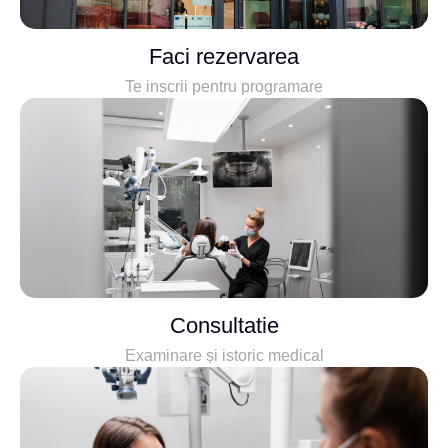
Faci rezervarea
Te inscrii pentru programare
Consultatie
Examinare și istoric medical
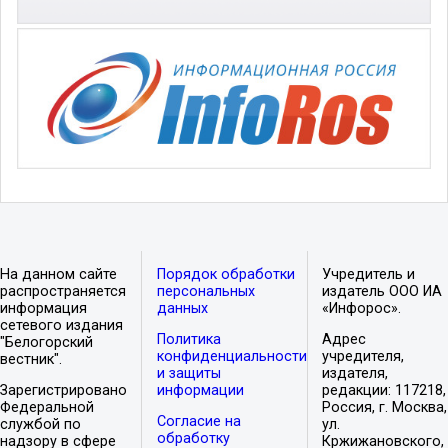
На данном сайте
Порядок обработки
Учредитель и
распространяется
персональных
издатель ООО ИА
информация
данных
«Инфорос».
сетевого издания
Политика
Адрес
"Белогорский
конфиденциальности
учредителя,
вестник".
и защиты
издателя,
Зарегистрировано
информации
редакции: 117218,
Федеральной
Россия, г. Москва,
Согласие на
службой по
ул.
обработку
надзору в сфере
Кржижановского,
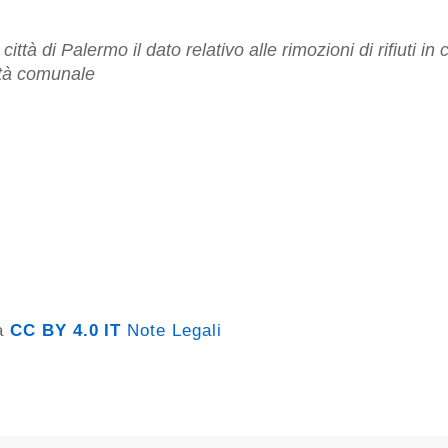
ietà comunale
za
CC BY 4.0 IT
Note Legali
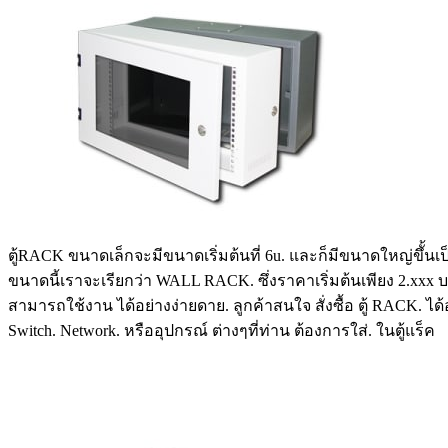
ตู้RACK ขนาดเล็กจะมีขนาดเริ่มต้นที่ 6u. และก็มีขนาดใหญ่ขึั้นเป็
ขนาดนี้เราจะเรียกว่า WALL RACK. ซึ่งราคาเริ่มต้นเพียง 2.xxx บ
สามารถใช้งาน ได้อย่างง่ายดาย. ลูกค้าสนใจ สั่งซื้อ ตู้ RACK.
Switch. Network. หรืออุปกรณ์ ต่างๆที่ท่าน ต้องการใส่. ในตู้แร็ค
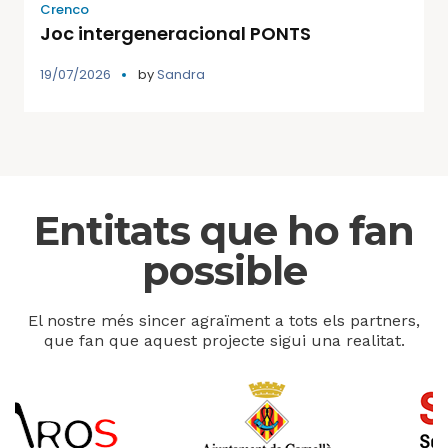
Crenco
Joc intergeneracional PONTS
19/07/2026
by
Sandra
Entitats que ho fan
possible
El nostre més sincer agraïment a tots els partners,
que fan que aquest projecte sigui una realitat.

------------------------------------------------------------------------

YOUR OBJECTIVE
Nothing but the pictures should be left out when the listing is repeated exactly.

WRITTEN REPLY
Faci rezervarea
Te inscrii pentru programare
Consultatie
Examinare și istoric medical
На данном сайте
Порядок обработки
Учредитель и
распространяется
персональных
издатель ООО ИА
информация
данных
«Инфорос».
сетевого издания
Политика
Адрес
"Белогорский
конфиденциальности
учредителя,
вестник".
и защиты
издателя,
Зарегистрировано
информации
редакции: 117218,
Федеральной
Россия, г. Москва,
Согласие на
службой по
ул.
обработку
надзору в сфере
Кржижановского,
ietà comunale
za
CC BY 4.0 IT
Note Legali
ตู้RACK ขนาดเล็กจะมีขนาดเริ่มต้นที่ 6u. และก็มีขนาดใหญ่ขึั้นเป็
ขนาดนี้เราจะเรียกว่า WALL RACK. ซึ่งราคาเริ่มต้นเพียง 2.xxx บ
สามารถใช้งาน ได้อย่างง่ายดาย. ลูกค้าสนใจ สั่งซื้อ ตู้ RACK.
Switch. Network. หรืออุปกรณ์ ต่างๆที่ท่าน ต้องการใส่. ในตู้แร็ค
Crenco
Joc intergeneracional PONTS
19/07/2026
by
Sandra
Entitats que ho fan
possible
El nostre més sincer agraïment a tots els partners,
que fan que aquest projecte sigui una realitat.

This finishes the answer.